Use these discussion questions to guide your next meeting.


The Cardiff Giant, set in Cooperstown, New York, has up its novelistic sleeve Puck's profound declaration, "Lord, what fools these mortals be!" Jack Thrasher, investigative reporter, arrives on the scene to look into the weird disappearance from the Farmers' Museum of a huge human figure. He had been unearthed in the late nineteenth century near Cardiff, New York. Jack confronts locals and outsiders who all have a theory, including that the giant has been reanimated and is lurching throughout the community. They are enmeshed in self-punishing belief systems such as alien abduction, astrology, kabbalistic numerology, New Age rebirthing, and religious dogmas reduced to literal absurdities. The fast-paced action centers around episodes where they pay a sorry price for their beliefs. But skeptics don't fare much better, susceptible as they are to mental disorders that show the faculty of reason is fragile indeed. These characters group and regroup, with romance always on their minds, and finally come to recognitions at once surprising and moving.
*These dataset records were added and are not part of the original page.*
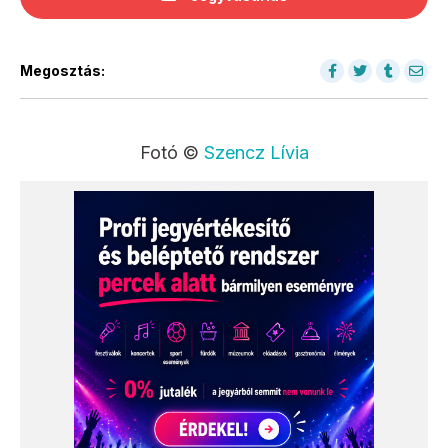
Megosztás:
Fotó ©
Szencz Lívia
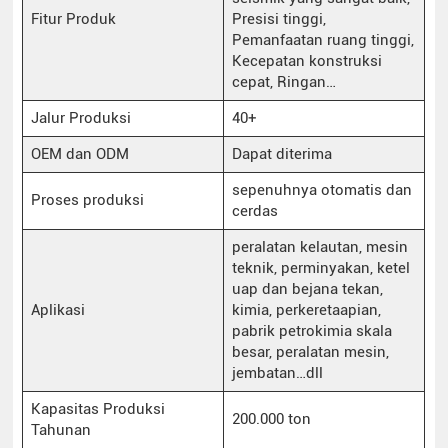
Fitur Produk
Presisi tinggi,
Pemanfaatan ruang tinggi,
Kecepatan konstruksi
cepat, Ringan…
Jalur Produksi
40+
OEM dan ODM
Dapat diterima
sepenuhnya otomatis dan
Proses produksi
cerdas
peralatan kelautan, mesin
teknik, perminyakan, ketel
uap dan bejana tekan,
Aplikasi
kimia, perkeretaapian,
pabrik petrokimia skala
besar, peralatan mesin,
jembatan…dll
Kapasitas Produksi
200.000 ton
Tahunan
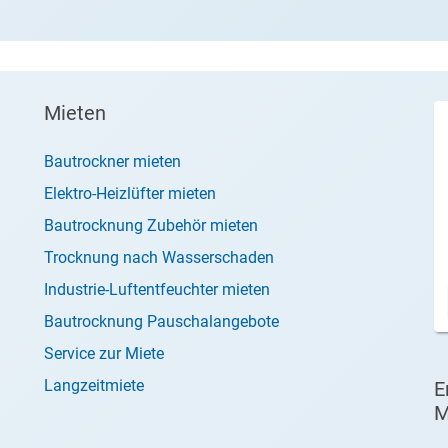
Mieten
Bautrockner mieten
Elektro-Heizlüfter mieten
Bautrocknung Zubehör mieten
Trocknung nach Wasserschaden
Industrie-Luftentfeuchter mieten
Bautrocknung Pauschalangebote
Service zur Miete
Langzeitmiete
E
M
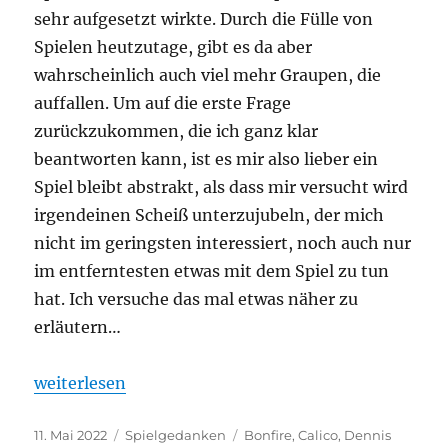
sehr aufgesetzt wirkte. Durch die Fülle von
Spielen heutzutage, gibt es da aber
wahrscheinlich auch viel mehr Graupen, die
auffallen. Um auf die erste Frage
zurückzukommen, die ich ganz klar
beantworten kann, ist es mir also lieber ein
Spiel bleibt abstrakt, als dass mir versucht wird
irgendeinen Scheiß unterzujubeln, der mich
nicht im geringsten interessiert, noch auch nur
im entferntesten etwas mit dem Spiel zu tun
hat. Ich versuche das mal etwas näher zu
erläutern…
„Hört auf mir S*#$§ße zu erzählen – Themen in Br
weiterlesen
Veröffentlicht
Kategorien
Schlagwörter
11. Mai 2022
Spielgedanken
Bonfire
,
Calico
,
Dennis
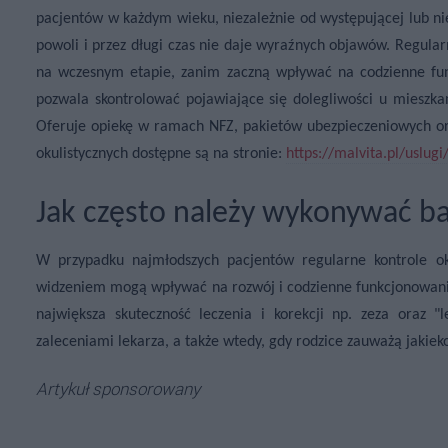
pacjentów w każdym wieku, niezależnie od występującej lub nie
powoli i przez długi czas nie daje wyraźnych objawów. Regul
na wczesnym etapie, zanim zaczną wpływać na codzienne fu
pozwala skontrolować pojawiające się dolegliwości u mieszk
Oferuje opiekę w ramach NFZ, pakietów ubezpieczeniowych or
okulistycznych dostępne są na stronie:
https://malvita.pl/uslugi
Jak często należy wykonywać ba
W przypadku najmłodszych pacjentów regularne kontrole ok
widzeniem mogą wpływać na rozwój i codzienne funkcjonowanie,
największa skuteczność leczenia i korekcji np. zeza oraz 
zaleceniami lekarza, a także wtedy, gdy rodzice zauważą jakie
Artykuł sponsorowany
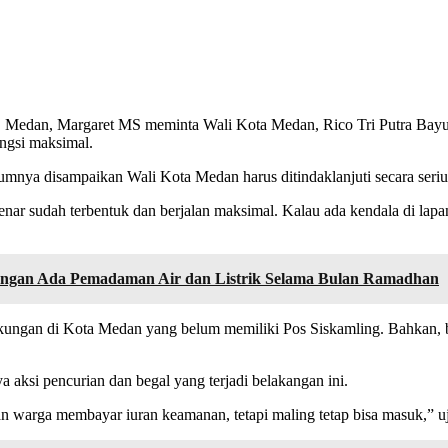
Medan, Margaret MS meminta Wali Kota Medan, Rico Tri Putra Bayu
ungsi maksimal.
mnya disampaikan Wali Kota Medan harus ditindaklanjuti secara seriu
 sudah terbentuk dan berjalan maksimal. Kalau ada kendala di lapanga
angan Ada Pemadaman Air dan Listrik Selama Bulan Ramadhan
ingkungan di Kota Medan yang belum memiliki Pos Siskamling. Bahkan, b
aksi pencurian dan begal yang terjadi belakangan ini.
 warga membayar iuran keamanan, tetapi maling tetap bisa masuk,” u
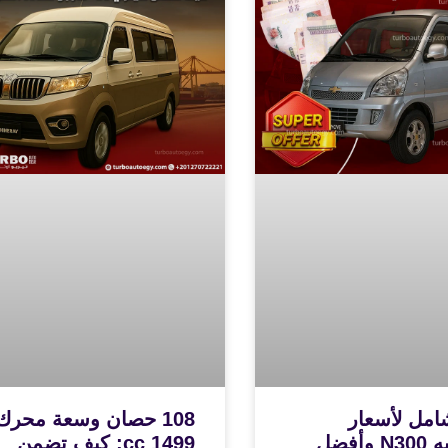
امل لأسعار
108 حصان وسعة محرك
شيفروليه N300 وأفضل
1499 cc: كيف تضمن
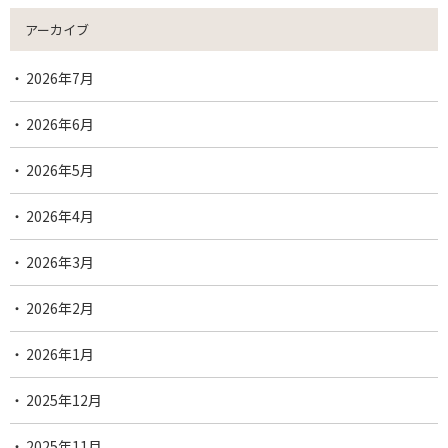
アーカイブ
2026年7月
2026年6月
2026年5月
2026年4月
2026年3月
2026年2月
2026年1月
2025年12月
2025年11月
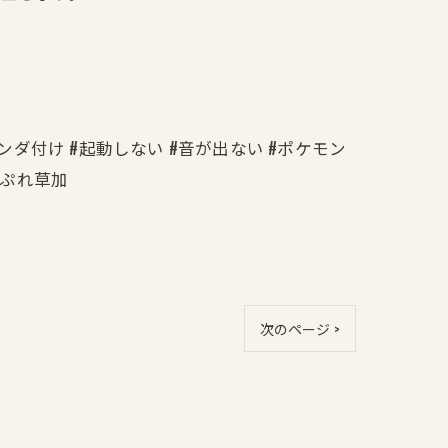
ハンダ付け #起動しない #音が出ない #ポケモン
まいぷれ草加
次のページ >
This Indie Author Corner and discussion guide was shared and sponsored in partnership with Dartfrog Books. 


"The Cardiff Giant" treats human gullibility in a light-hearted and satirical way but still attempts to position it as a serious ethical question confronting all of us. Do you yourself subscribe to any belief systems that are dubious or worth examining more closely? If so, what appeals about them?
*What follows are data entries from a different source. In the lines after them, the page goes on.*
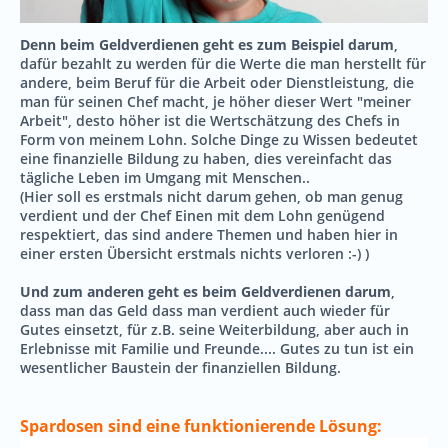
Denn beim Geldverdienen geht es zum Beispiel darum
,
dafür bezahlt zu werden für die Werte die man herstellt für
andere, beim Beruf für die Arbeit oder Dienstleistung, die
man für seinen Chef macht, je höher dieser Wert "meiner
Arbeit", desto höher ist die Wertschätzung des Chefs in
Form von meinem Lohn. Solche Dinge zu Wissen bedeutet
eine finanzielle Bildung zu haben, dies vereinfacht das
tägliche Leben im Umgang mit Menschen..
(Hier soll es erstmals nicht darum gehen, ob man genug
verdient und der Chef Einen mit dem Lohn genügend
respektiert, das sind andere Themen und haben hier in
einer ersten Übersicht erstmals nichts verloren :-) )
Und zum anderen geht es beim Geldverdienen darum
,
dass man das Geld dass man verdient auch wieder für
Gutes einsetzt, für z.B. seine Weiterbildung, aber auch in
Erlebnisse mit Familie und Freunde.... Gutes zu tun ist ein
wesentlicher Baustein der finanziellen Bildung.
Spardosen sind eine funktionierende Lösung:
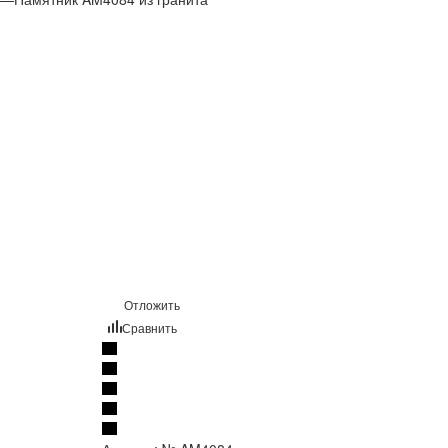
Отложить
Сравнить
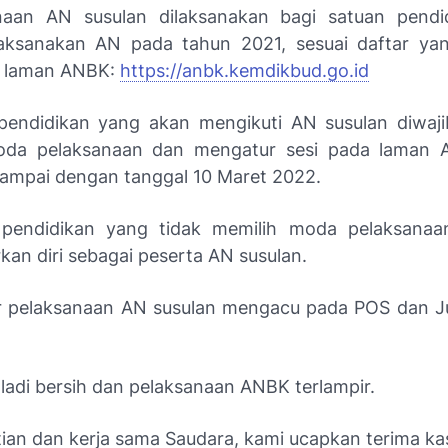
anaan AN susulan dilaksanakan bagi satuan pendi
aksanakan AN pada tahun 2021, sesuai daftar yan
a laman ANBK:
https://anbk.kemdikbud.go.id
pendidikan yang akan mengikuti AN susulan diwaj
oda pelaksanaan dan mengatur sesi pada laman 
sampai dengan tanggal 10 Maret 2022.
 pendidikan yang tidak memilih moda pelaksanaa
an diri sebagai peserta AN susulan.
r pelaksanaan AN susulan mengacu pada POS dan J
ladi bersih dan pelaksanaan ANBK terlampir.
tian dan kerja sama Saudara, kami ucapkan terima kas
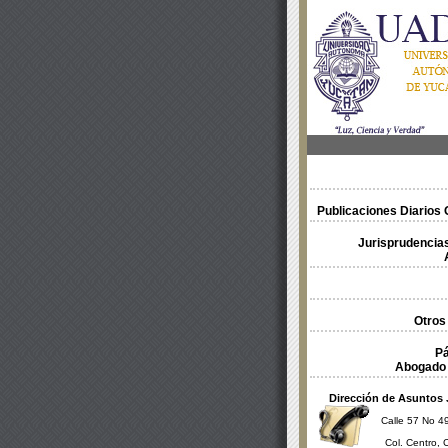
Publicaciones Diarios O
Jurisprudencias
Otros
Pá
Abogado 
Dirección de Asuntos 
Calle 57 No 49
Col. Centro, 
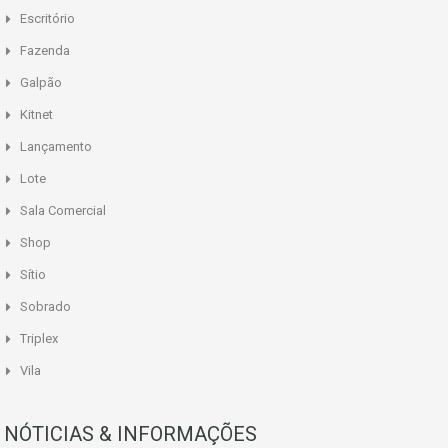
Escritório
Fazenda
Galpão
Kitnet
Lançamento
Lote
Sala Comercial
Shop
Sítio
Sobrado
Triplex
Vila
NÓTICIAS & INFORMAÇÕES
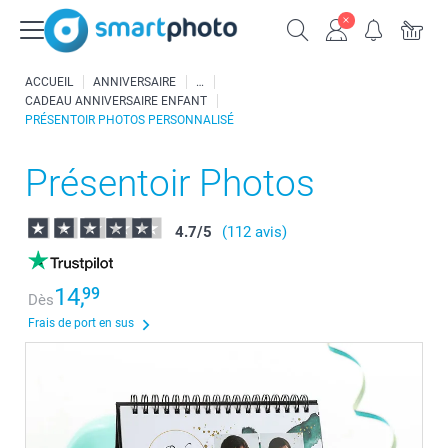
ACCUEIL
ANNIVERSAIRE
CADEAU ANNIVERSAIRE ENFANT
PRÉSENTOIR PHOTOS PERSONNALISÉ
Présentoir Photos
4.7
/
5
(112 avis)
14,
99
Dès
Frais de port en sus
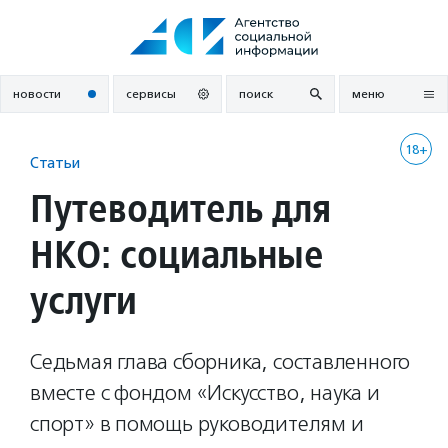
Перейти
к
содержанию
новости
сервисы
поиск
меню
18+
Статьи
Путеводитель для
НКО: социальные
услуги
Седьмая глава сборника, составленного
вместе с фондом «Искусство, наука и
спорт» в помощь руководителям и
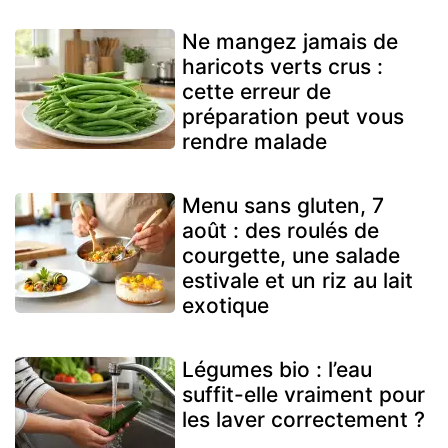
Ne mangez jamais de
haricots verts crus :
cette erreur de
préparation peut vous
rendre malade
Menu sans gluten, 7
août : des roulés de
courgette, une salade
estivale et un riz au lait
exotique
Légumes bio : l’eau
suffit-elle vraiment pour
les laver correctement ?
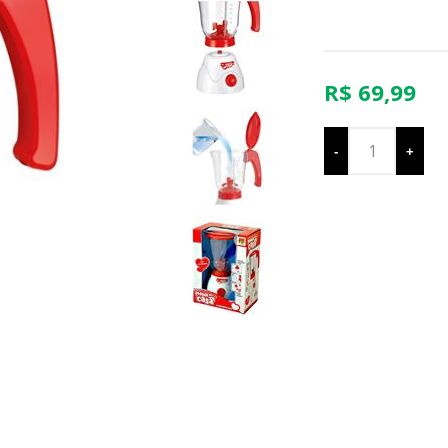
R$ 69,99
-
+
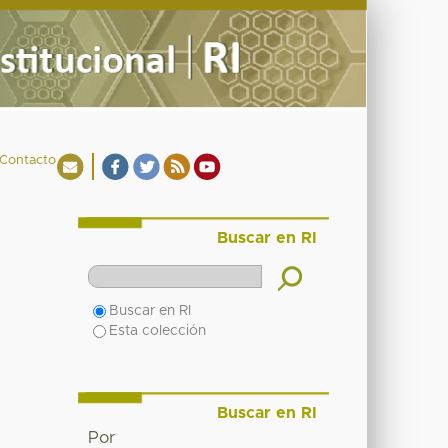
Contacto
Buscar en RI
Buscar en RI
Esta colección
Buscar en RI
Por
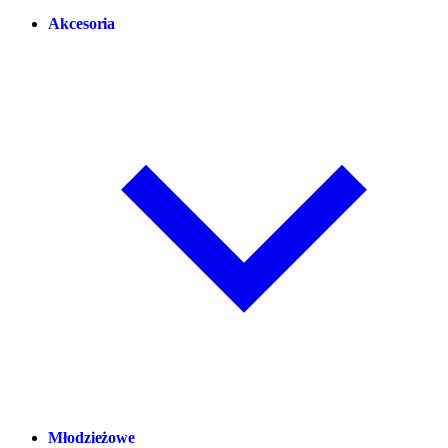
Akcesoria
Młodzieżowe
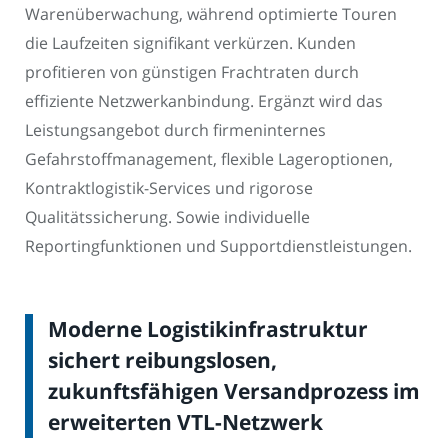
Warenüberwachung, während optimierte Touren
die Laufzeiten signifikant verkürzen. Kunden
profitieren von günstigen Frachtraten durch
effiziente Netzwerkanbindung. Ergänzt wird das
Leistungsangebot durch firmeninternes
Gefahrstoffmanagement, flexible Lageroptionen,
Kontraktlogistik-Services und rigorose
Qualitätssicherung. Sowie individuelle
Reportingfunktionen und Supportdienstleistungen.
Moderne Logistikinfrastruktur
sichert reibungslosen,
zukunftsfähigen Versandprozess im
erweiterten VTL-Netzwerk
The pivotal character turns out to be less the narrator Jack Thrasher than Thor Ohnstad. How does the author gradually build the character of Ohnstad? What do you make of his great confession near the end at Hyde Hall?

Skepticism or objective reasoning might seem to be the remedy for dubious and self-punishing belief systems, but how does skepticism fare in "The Cardiff Giant"? What does the novel imply about the faculty of reason's power alone to maintain sanity?